If you're a lucky owner of Ocugen (NASDAQ:OCGN) shares that gained about 550% over the past week, congratulations. Now that the stock has produced some impressive gains, though, you're probably wondering if now's a good time to sell.
Ocugen's recently inflated market value comes with some expectations that most biotech companies would struggle to meet. Let's weigh the reasons to buy this coronavirus stock against the reasons to take your profits and run.
Reasons to buy Ocugen stock
Earlier this month, Ocugen's market cap had dipped below $50 million. That was just before a pivot away from vision-related drug development sent the stock rocketing higher.
On Dec. 22, 2020, Ocugen signed a letter of intent to co-develop Covaxin, a COVID-19 vaccine candidate from Bharat Biotech. This is a pharmaceutical company headquartered in Hyderabad, India, with a history of successful vaccine development and commercialization in South Asia.
After success in early clinical-stage trials that involved about 1,000 patients, Bharat Biotech began a phase 3 clinical trial meant to enroll around 26,000 volunteers across India in November. Interim efficacy results could be available in February.

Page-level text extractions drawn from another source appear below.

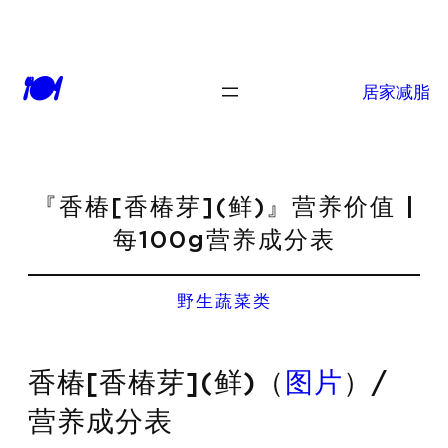
🍽
居家减脂
『香椿[香椿芽](鲜)』营养价值 |
每100g营养成分表
野生蔬菜类
香椿[香椿芽](鲜)（
图片
）/
营养成分表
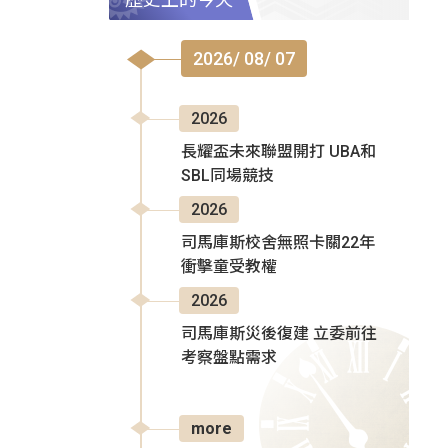
2026/ 08/ 07
2026
長耀盃未來聯盟開打 UBA和
SBL同場競技
2026
司馬庫斯校舍無照卡關22年
衝擊童受教權
2026
司馬庫斯災後復建 立委前往
考察盤點需求
more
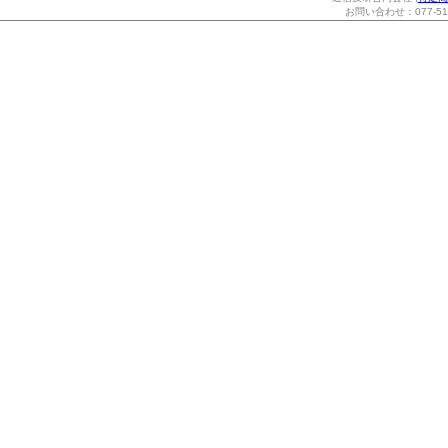
お問い合わせ：077-514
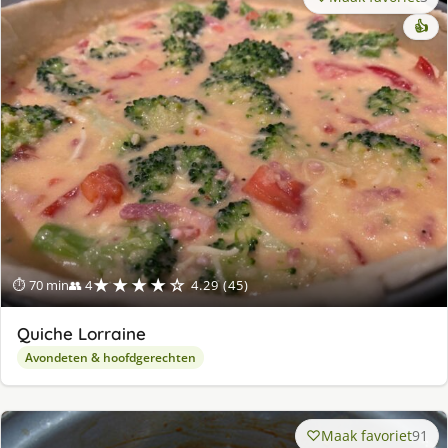
👍
★★★★☆
⏱ 70 min
👥 4
4.29 (45)
Quiche Lorraine
Avondeten & hoofdgerechten
Maak favoriet
91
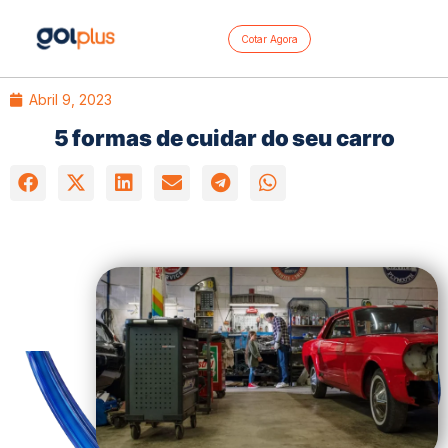
Cotar Agora
Abril 9, 2023
5 formas de cuidar do seu carro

While Covaxin is far behind vaccines from Moderna (NASDAQ:MRNA) and Pfizer (NYSE:PFE) that recently earned emergency use authorization from the FDA, demand is high enough to warrant emergency use authorization of several vaccine options. As a simple, two-dose injection of inactivated virus, Covaxin could be much easier to distribute than vaccines from Moderna and Pfizer.
Reasons to sell Ocugen stock
Now that we have seen successful outcomes from a handful of phase 3 coronavirus vaccine studies, there's a rough benchmark against which early stage clinical trial data can be judged. Bharat Biotech began a phase 3 study with Covaxin following phase 1 and phase 2 results that the company described as promising. Unfortunately, neither Ocugen nor its new international vaccine development partner found the data promising enough to describe in detail.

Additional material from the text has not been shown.